USC - Viterbi School of Engineering - ISI Grad Team's Knowledge-Mining Work Wins NIST Honors

August 16, 2005 —

In search of smarter search technology, two computer science graduate students and their advisor won second-place honors recently in one of the competition tracks of the annual Text REtrieval Conference (TREC). Soo-Min Kim, Deepak Ravichandran and advisor Eduard Hovy, all of whom work in the Viterbi School's Information Sciences Institute Intelligent Systems Division,

Kim, left, and Ravichandran

pitted their systems for information retrieval and natural language processing against those of some 34 other competitors in the competition sponsored by the National Institute for Standards and Technology (NIST).

The challenge was to scan the text of news stories and identify sentences that either offered opinions or described events. The competitors were given 26 topics (such as abortion or drugs)and told to extract the target data from 50 newspaper articles in each topic.

Kim designed her program to read the texts on a given topic (e.g. "abortion"), read through each text sentence by sentence and output either Yes (= opinion-bearing) or No (not).

Ravichandran constructed his program to identify sentences that contained events relevant to a given topic. In this case, the topic was an earthquake in Afghanistan, and the program was set to read each sentence and identify whether it did or did not contain other events relevant to the topic.

The output of the competitors' programs was then scored on precision - should each "yes" answer have been designated as such? - and recall - how many of the full set of correct "yes" answers were logged?
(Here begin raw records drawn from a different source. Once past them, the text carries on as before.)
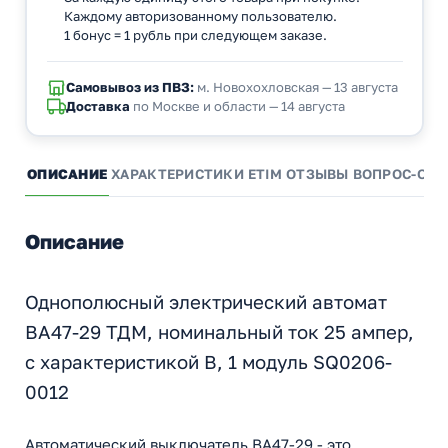
Каждому авторизованному пользователю.
1 бонус = 1 рубль при следующем заказе.
Самовывоз из ПВЗ:
м. Новохохловская — 13 августа
Доставка
по Москве и области — 14 августа
ОПИСАНИЕ
ХАРАКТЕРИСТИКИ
ETIM
ОТЗЫВЫ
ВОПРОС-ОТВ
Описание
Однополюсный электрический автомат
ВА47-29 ТДМ, номинальный ток 25 ампер,
с характеристикой B, 1 модуль SQ0206-
0012
Автоматический выключатель ВА47-29 - это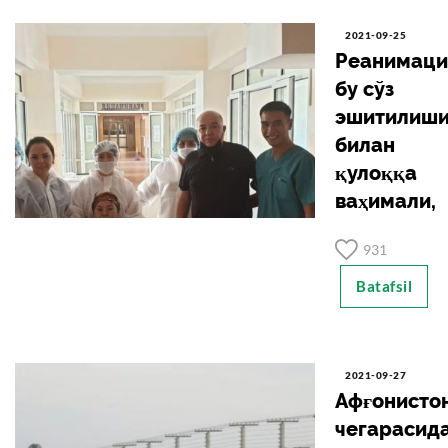
2021-09-25
Реанимация
бу сўз
эшитилиш
билан
қулоққа
ваҳимали,
931
Batafsil
2021-09-27
Афғонисто
чегарасид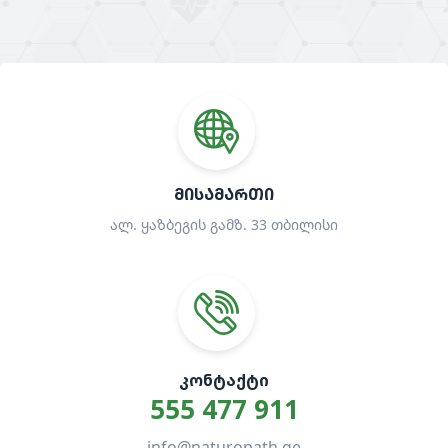
ᲛᲘᲡᲐᲛᲐᲠᲗᲘ
ალ. ყაზბეგის გამზ. 33 თბილისი
ᲙᲝᲜᲢᲐᲥᲢᲘ
555 477 911
info@naturopath.ge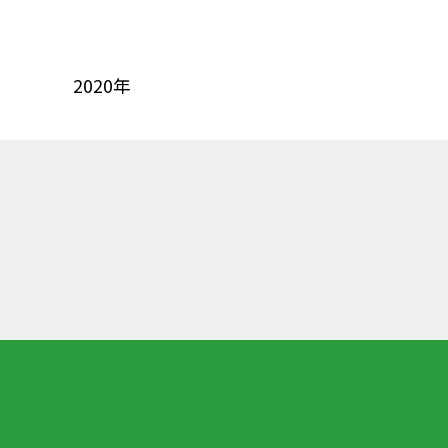
2020年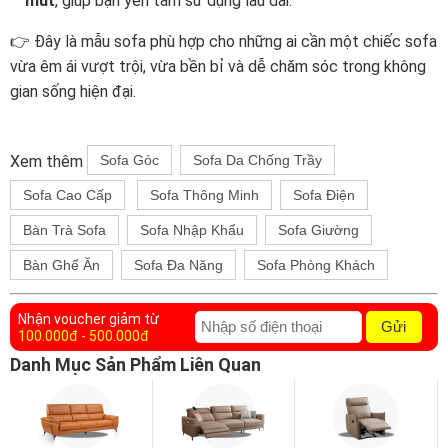
mút
, giúp bạn yên tâm sử dụng lâu dài.
👉 Đây là mẫu sofa phù hợp cho những ai cần một chiếc sofa
vừa êm ái vượt trội, vừa bền bỉ và dễ chăm sóc trong không
gian sống hiện đại.
Xem thêm
Sofa Góc
Sofa Da Chống Trầy
Sofa Cao Cấp
Sofa Thông Minh
Sofa Điện
Bàn Trà Sofa
Sofa Nhập Khẩu
Sofa Giường
Bàn Ghế Ăn
Sofa Đa Năng
Sofa Phòng Khách
Nhận voucher giảm từ
Gửi
100.000đ - 500.000đ
Danh Mục Sản Phẩm Liên Quan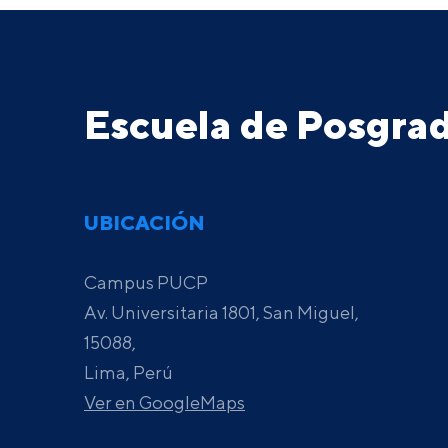
Escuela de Posgr
UBICACIÓN
Campus PUCP
Av. Universitaria 1801, San Miguel,
15088,
Lima, Perú
Ver en GoogleMaps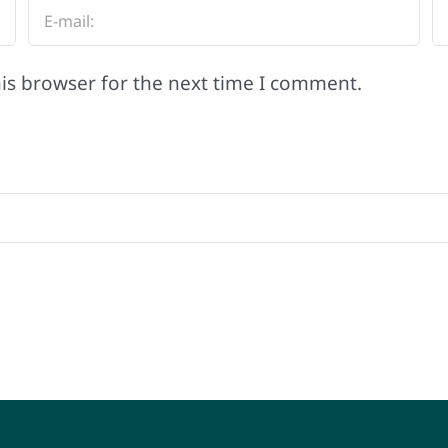
is browser for the next time I comment.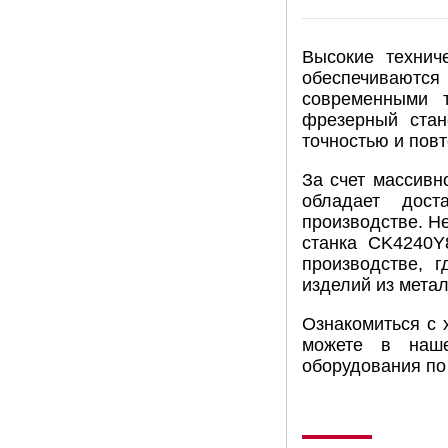
Высокие технич
обеспечиваются
современными т
фрезерный стан
точностью и пов
За счет массивн
обладает дост
производстве. Н
станка CK4240Y
производстве, 
изделий из метал
Ознакомиться с 
можете в наше
оборудования по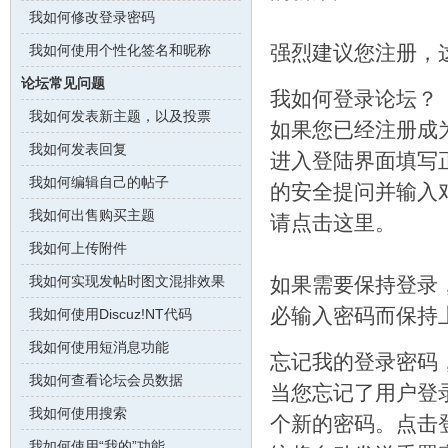
我如何修改登录密码
强烈建议您注册，
我如何使用个性化签名和昵称
论坛常见问题
我如何登录论坛？
我如何发表新主题，以及投票
如果您已经注册成
我如何发表回复
进入登陆界面填写
我如何编辑自己的帖子
的安全提问并输入
我如何出售购买主题
请点击这里。
我如何上传附件
我如何实现发帖时图文混排效果
如果需要保持登录，
必输入密码而保持
我如何使用Discuz!NT代码
我如何使用短消息功能
忘记我的登录密码
我如何查看论坛会员数据
当您忘记了用户登
我如何使用搜索
个新的密码。点击
我如何使用“我的”功能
These scores were then measured against a human-scored read of each text.

"In both cases, the technology will form part of future QA systems, which is the direction in which Web search engines are evolving," says Hovy.

Hovy

If you ask Google today, 'Who likes Al Qaeda?' all you get is a list of documents about Al Qaeda - it has no idea about like or dislike or opinions in general," he says. "Soo-Min's system will help give you real answers. Similarly, Deepak's will help answer questions like 'What happened after the earthquake?' or 'Tell me about Einstein's life in Berne.' The QA system needs to know what constitutes an event."